In the recently published lists of ticks, the taxonomic position of some species and the validity of their names have generated controversies among experts [2, 24]. The species D. marginatus and D. niveus were previously distinguished solely based on morphological evaluations, but the limitation of the morphological characters is a major concern [16]. Also, comparison of morphological characteristics and examination of the syntype series of D. niveus, revealed that D. niveus is conspecific with D. marginatus [13]. Similar to this finding, the results obtained in the present study indicate a very high similarity (> 98%) between D. marginatus and D. niveus, based on the analysis of sequence of different populations of both species obtained in our study and from previous studies in Iran [16] and elsewhere [25] (Fig. 2).
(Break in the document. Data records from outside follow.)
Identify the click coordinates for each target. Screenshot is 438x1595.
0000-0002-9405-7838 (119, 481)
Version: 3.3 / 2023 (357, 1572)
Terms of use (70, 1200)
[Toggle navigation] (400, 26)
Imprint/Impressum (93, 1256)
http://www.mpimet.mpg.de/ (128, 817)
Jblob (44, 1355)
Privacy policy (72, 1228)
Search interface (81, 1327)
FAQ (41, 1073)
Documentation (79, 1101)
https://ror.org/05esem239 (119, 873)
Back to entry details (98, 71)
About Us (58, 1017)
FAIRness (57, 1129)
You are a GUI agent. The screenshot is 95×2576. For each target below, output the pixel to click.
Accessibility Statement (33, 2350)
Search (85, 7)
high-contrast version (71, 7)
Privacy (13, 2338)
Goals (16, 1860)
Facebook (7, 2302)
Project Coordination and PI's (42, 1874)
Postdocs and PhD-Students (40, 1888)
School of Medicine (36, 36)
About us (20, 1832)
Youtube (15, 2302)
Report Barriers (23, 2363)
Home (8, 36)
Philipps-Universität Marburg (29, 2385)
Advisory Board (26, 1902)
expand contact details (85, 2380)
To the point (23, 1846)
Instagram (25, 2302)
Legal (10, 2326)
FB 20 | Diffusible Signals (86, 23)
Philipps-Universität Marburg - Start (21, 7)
On the other hand, analysis of the COI-barcode, which is regarded as a reliable marker for species identification, identified the two species as heterospecific, valid species. This adds to the complexity of identifying the actual status of the taxonomy of these two species.
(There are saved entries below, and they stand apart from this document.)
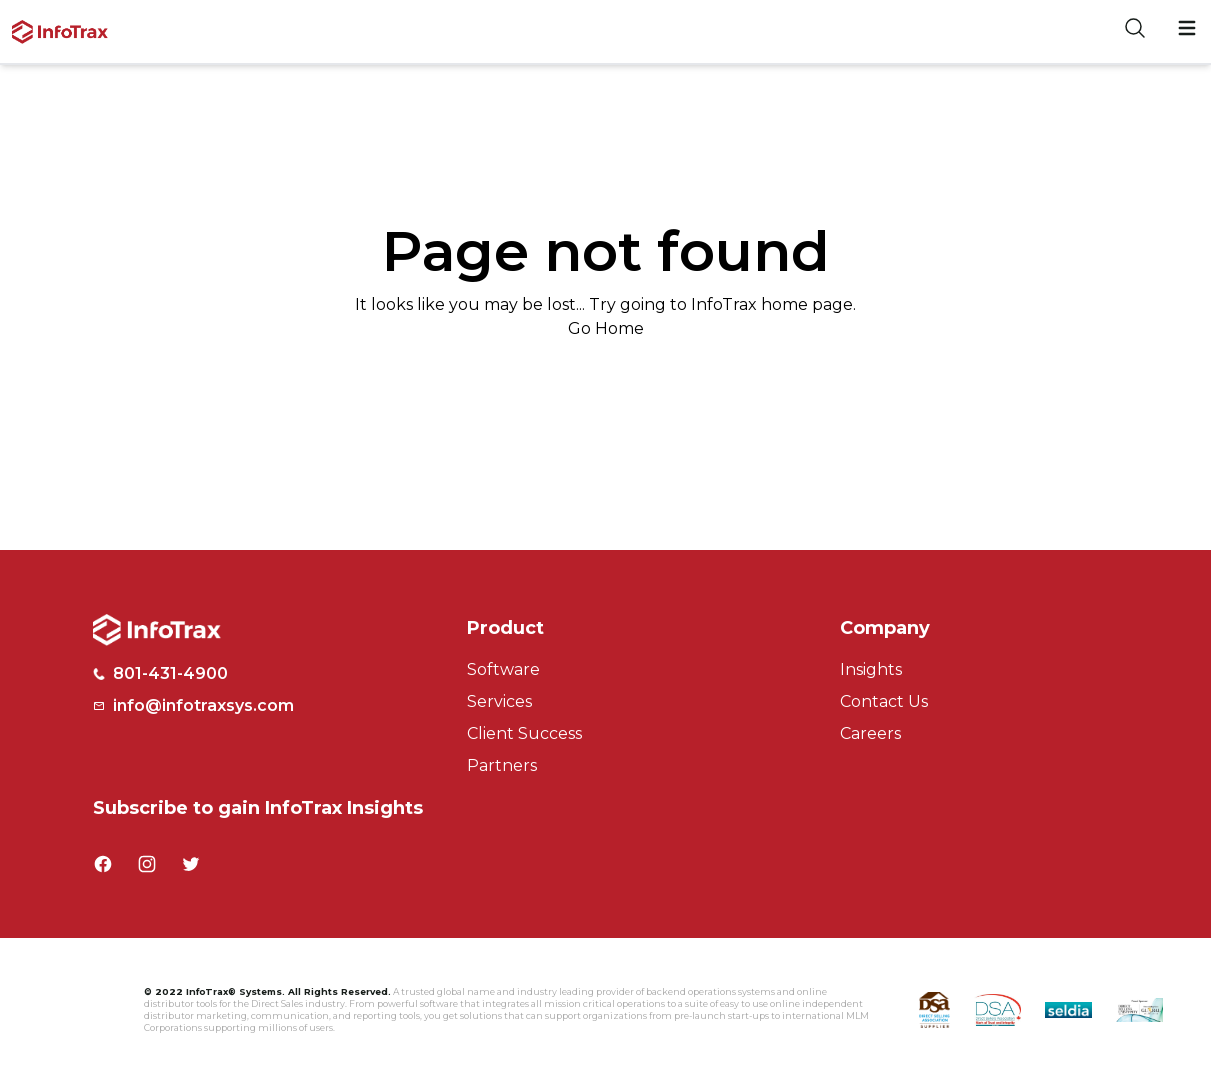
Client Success (524, 733)
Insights (871, 669)
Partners (502, 765)
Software (503, 669)
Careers (870, 733)
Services (499, 701)
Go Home (606, 328)
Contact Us (884, 701)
The results of the analysis of COI fragment in the present study support a recently published data which suggested that D. marginatus and D. niveus are different species [2].

Limitations

In the present study, specimens were collected from limited areas. Doing similar studies over a wide geographical area can produce more reliable results. Accordingly, few specimens of D. niveus were collected and studied in the present study. Collection of more specimens of this species from more diverse geographical locations can provide a better picture of the genetic diversity of this species.

Additional file 1: Figure S1. The map of Iran indicating the collection sites of specimens, 1: Ardebil Province (Meshkin-Shahr), 2: Kurdistan Province, 3: Tehran Province, 4: Isfahan Province and 5: Kerman Province. (Base map has been provided by d-maps.com which is freely available).